BEGIN Record set
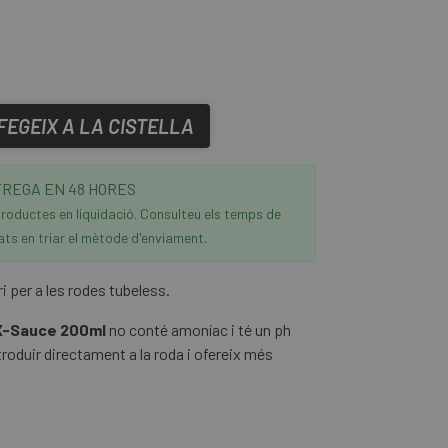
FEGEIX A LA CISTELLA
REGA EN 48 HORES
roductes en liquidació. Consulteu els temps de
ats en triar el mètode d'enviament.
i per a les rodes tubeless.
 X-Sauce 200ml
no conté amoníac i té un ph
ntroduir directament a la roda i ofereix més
END Record set
BEGIN Record set
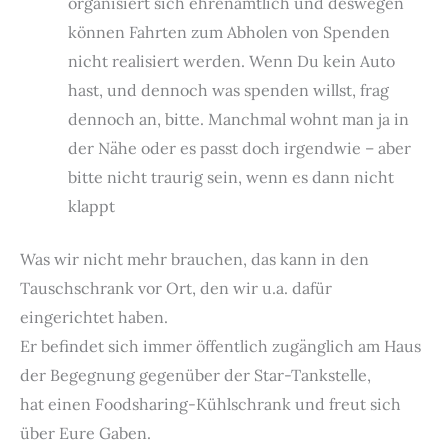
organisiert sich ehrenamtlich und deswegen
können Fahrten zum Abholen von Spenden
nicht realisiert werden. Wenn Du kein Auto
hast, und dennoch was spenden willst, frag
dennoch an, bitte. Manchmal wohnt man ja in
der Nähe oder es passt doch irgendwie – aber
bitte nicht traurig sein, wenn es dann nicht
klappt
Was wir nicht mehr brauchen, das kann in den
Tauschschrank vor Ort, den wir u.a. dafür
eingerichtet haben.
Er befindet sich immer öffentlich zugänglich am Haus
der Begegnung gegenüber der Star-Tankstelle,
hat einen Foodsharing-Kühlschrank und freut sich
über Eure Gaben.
END Record set
BEGIN Record set
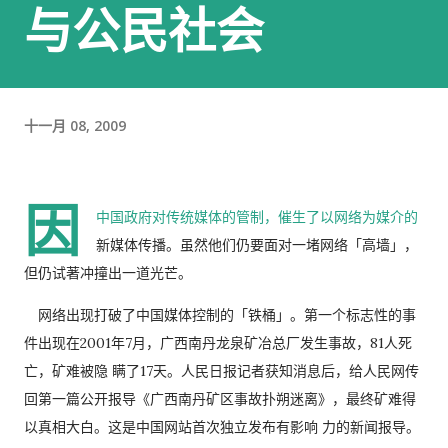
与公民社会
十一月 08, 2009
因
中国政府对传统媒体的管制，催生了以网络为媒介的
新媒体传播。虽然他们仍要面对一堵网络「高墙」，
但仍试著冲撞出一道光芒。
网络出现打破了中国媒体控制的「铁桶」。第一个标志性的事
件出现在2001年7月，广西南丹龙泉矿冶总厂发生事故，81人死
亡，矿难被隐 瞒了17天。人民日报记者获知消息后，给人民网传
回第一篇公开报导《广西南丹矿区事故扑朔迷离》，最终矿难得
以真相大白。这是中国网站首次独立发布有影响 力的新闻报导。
END Record set
** What is needed **
From the records above, give again exactly the lines running from the line with "新媒体传播。虽然他们仍要面对一堵网络「高墙」，" to the line with "以真相大白。这是中国网站首次独立发布有影响 力的新闻报导。", inclusive.

** Task result **
新媒体传播。虽然他们仍要面对一堵网络「高墙」，
但仍试著冲撞出一道光芒。
网络出现打破了中国媒体控制的「铁桶」。第一个标志性的事
件出现在2001年7月，广西南丹龙泉矿冶总厂发生事故，81人死
亡，矿难被隐 瞒了17天。人民日报记者获知消息后，给人民网传
回第一篇公开报导《广西南丹矿区事故扑朔迷离》，最终矿难得
以真相大白。这是中国网站首次独立发布有影响 力的新闻报导。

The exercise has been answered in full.